I'm looking to build an add-on to my Geiger counter once I get it all fixed and ready to go.
Basically will consist of the Noritake VFD, an AVR, a LED and a speaker / headphone jack.
A tick on the Geiger counter generates a -25V spike at a very low current at the Amphenol 75-PC-1M headphone connector.
It was really only ever designed to use the headphones that came with it which had an impedance of 4K Ohm and inductance of around 600 to 700 uH.
If you put a 8 or 16 Ohm speaker on it, the tick is barely audible because the current draw is more than it was designed for.

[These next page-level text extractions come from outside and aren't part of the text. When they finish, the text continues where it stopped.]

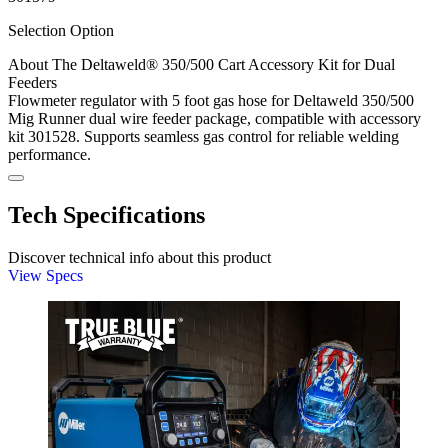
Selection Option
About The Deltaweld® 350/500 Cart Accessory Kit for Dual
Feeders
Flowmeter regulator with 5 foot gas hose for Deltaweld 350/500
Mig Runner dual wire feeder package, compatible with accessory
kit 301528. Supports seamless gas control for reliable welding
performance.
Tech Specifications
Discover technical info about this product
View Specs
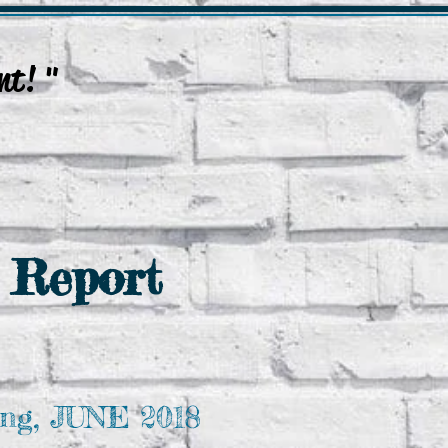
nt! "
.
Update Event Post
Enquires
 Report
ng, JUNE 2018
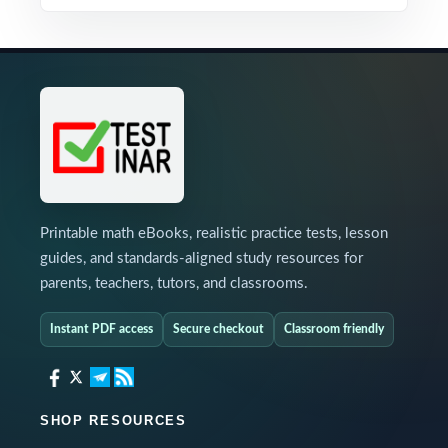
Printable math eBooks, realistic practice tests, lesson
guides, and standards-aligned study resources for
parents, teachers, tutors, and classrooms.
Instant PDF access
Secure checkout
Classroom friendly
SHOP RESOURCES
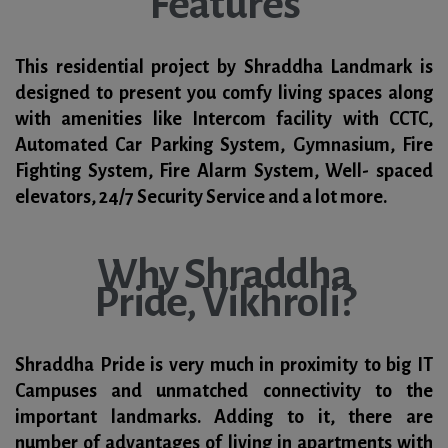
Features
This residential project by Shraddha Landmark is
designed to present you comfy living spaces along
with amenities like Intercom facility with CCTC,
Automated Car Parking System, Gymnasium, Fire
Fighting System, Fire Alarm System, Well- spaced
elevators, 24/7 Security Service and a lot more.
Why Shraddha
Pride, Vikhroli?
Shraddha Pride is very much in proximity to big IT
Campuses and unmatched connectivity to the
important landmarks. Adding to it, there are
number of advantages of living in apartments with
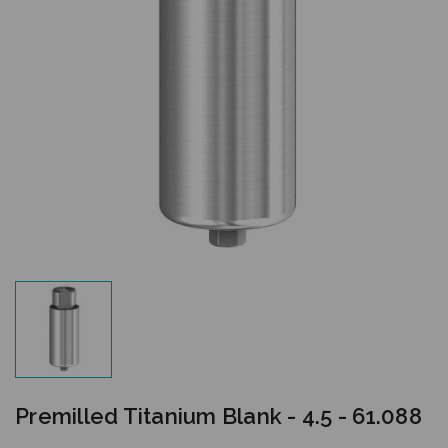
Premilled Titanium Blank - 4.5 - 61.088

There is a Geek Group video where they use an optocoupler tied to an interrupt pin on the AVR and it uses that to do counting of ticks. Would you say that would be the best way to do it? What about a transistor of some kind? I have several 2N2222 and 2N3904's in my collection.
Apparently a standard thin piezo element works well with the unamplified signal at a reasonable volume so if providing amplified output would complicate it, I can live with just a piezo.

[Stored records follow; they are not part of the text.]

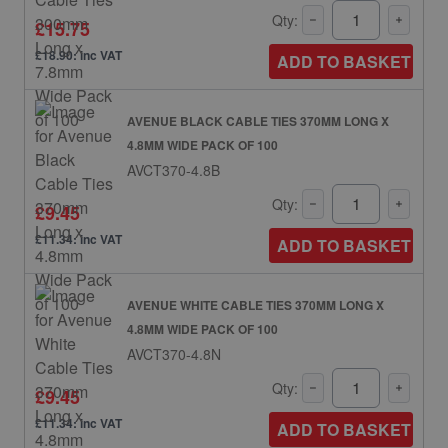
Qty:
£15.75
£18.90: inc VAT
ADD TO BASKET
AVENUE BLACK CABLE TIES 370MM LONG X
4.8MM WIDE PACK OF 100
AVCT370-4.8B
Qty:
£9.45
£11.34: inc VAT
ADD TO BASKET
AVENUE WHITE CABLE TIES 370MM LONG X
4.8MM WIDE PACK OF 100
AVCT370-4.8N
Qty:
£9.45
£11.34: inc VAT
ADD TO BASKET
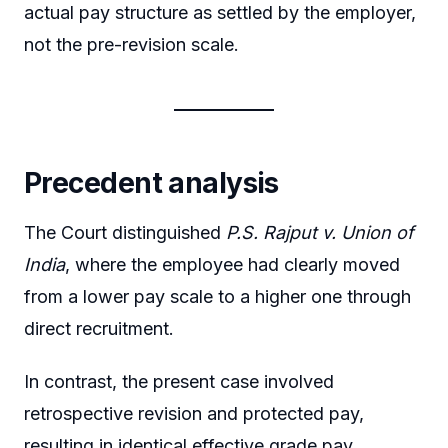
actual pay structure as settled by the employer,
not the pre-revision scale.
Precedent analysis
The Court distinguished
P.S. Rajput v. Union of
India
, where the employee had clearly moved
from a lower pay scale to a higher one through
direct recruitment.
In contrast, the present case involved
retrospective revision and protected pay,
resulting in identical effective grade pay.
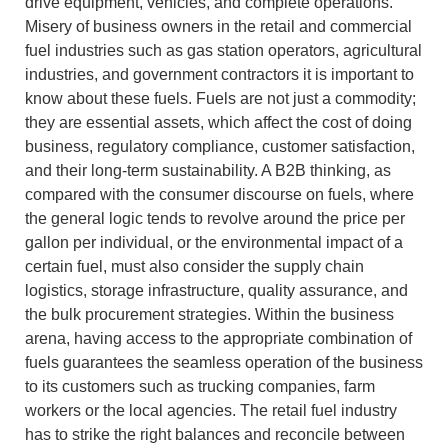
drive equipment, vehicles, and complete operations.
Misery of business owners in the retail and commercial
fuel industries such as gas station operators, agricultural
industries, and government contractors it is important to
know about these fuels.
Fuels are not just a commodity;
they are essential assets, which affect the cost of doing
business, regulatory compliance, customer satisfaction,
and their long-term sustainability.
A B2B thinking, as
compared with the consumer discourse on fuels, where
the general logic tends to revolve around the price per
gallon per individual, or the environmental impact of a
certain fuel, must also consider the supply chain
logistics, storage infrastructure, quality assurance, and
the bulk procurement strategies.
Within the business
arena, having access to the appropriate combination of
fuels guarantees the seamless operation of the business
to its customers such as trucking companies, farm
workers or the local agencies.
The retail fuel industry
has to strike the right balances and reconcile between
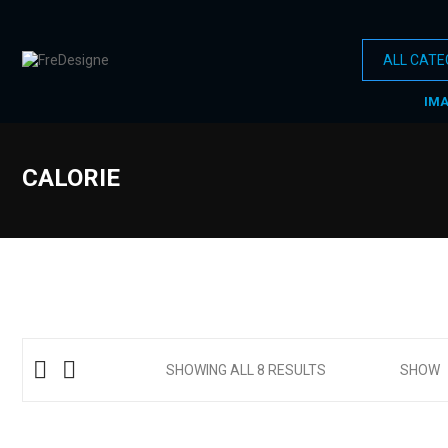
IM
CALORIE
SHOWING ALL 8 RESULTS
SHOW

The VFD and the AVR will need +5V and I can figure out how I'm going to do that separately. The VFD will also need 4 pins on the AVR for its own usage. If I can squeeze it down to an ATTiny45/85, then even better, but I'll have to see how big the Hex file is after I write up a program.
So for just the signaling part, do you think just a 2n2222 or 2n3904 could work?

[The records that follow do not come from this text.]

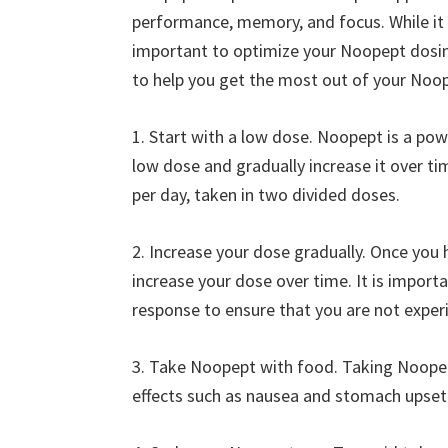
performance, memory, and focus. While it i
important to optimize your Noopept dosi
to help you get the most out of your Noo
1. Start with a low dose. Noopept is a pow
low dose and gradually increase it over 
per day, taken in two divided doses.
2. Increase your dose gradually. Once you 
increase your dose over time. It is import
response to ensure that you are not experi
3. Take Noopept with food. Taking Noopept
effects such as nausea and stomach upset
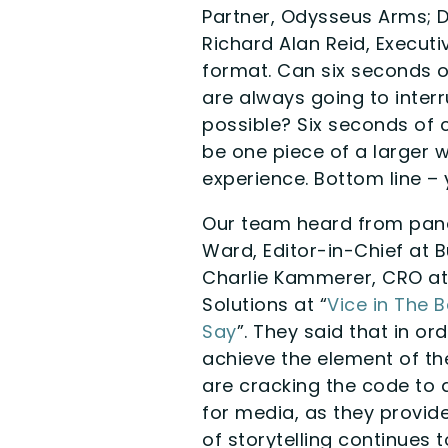
Partner, Odysseus Arms; 
Richard Alan Reid, Executi
format. Can six seconds o
are always going to inter
possible? Six seconds of c
be one piece of a larger w
experience. Bottom line – 
Our team heard from pane
Ward, Editor-in-Chief at B
Charlie Kammerer, CRO at
Solutions at “
Vice in The 
Say
”. They said that in or
achieve the element of t
are cracking the code to 
for media, as they provid
of storytelling continues 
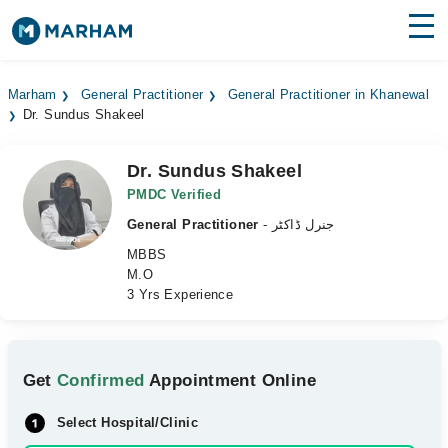
Find Doctors
Hospitals
Marham
General Practitioner
General Practitioner in Khanewal
Dr. Sundus Shakeel
Surgeries
Medicines
Labs
Dr. Sundus Shakeel
PMDC Verified
Health Hub
General Practitioner
- جنرل ڈاکٹر
MBBS
Forum
M.O
3 Yrs Experience
Join as Doctor
Login
Get
Confirmed
Appointment Online
Select Hospital/Clinic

On the NPN, if the base is higher than the emitter then electricity will flow, but -25V is not higher than +5 (or is it?)
On the PNP if the base is lower than the emitter, electricity will flow that sounds more like it except -25 is lower than +5 but also no signal which would be 0V is also lower than +5, right?
Sorry if it sounds like rambling, I'm just sort of conceptualizing it right now.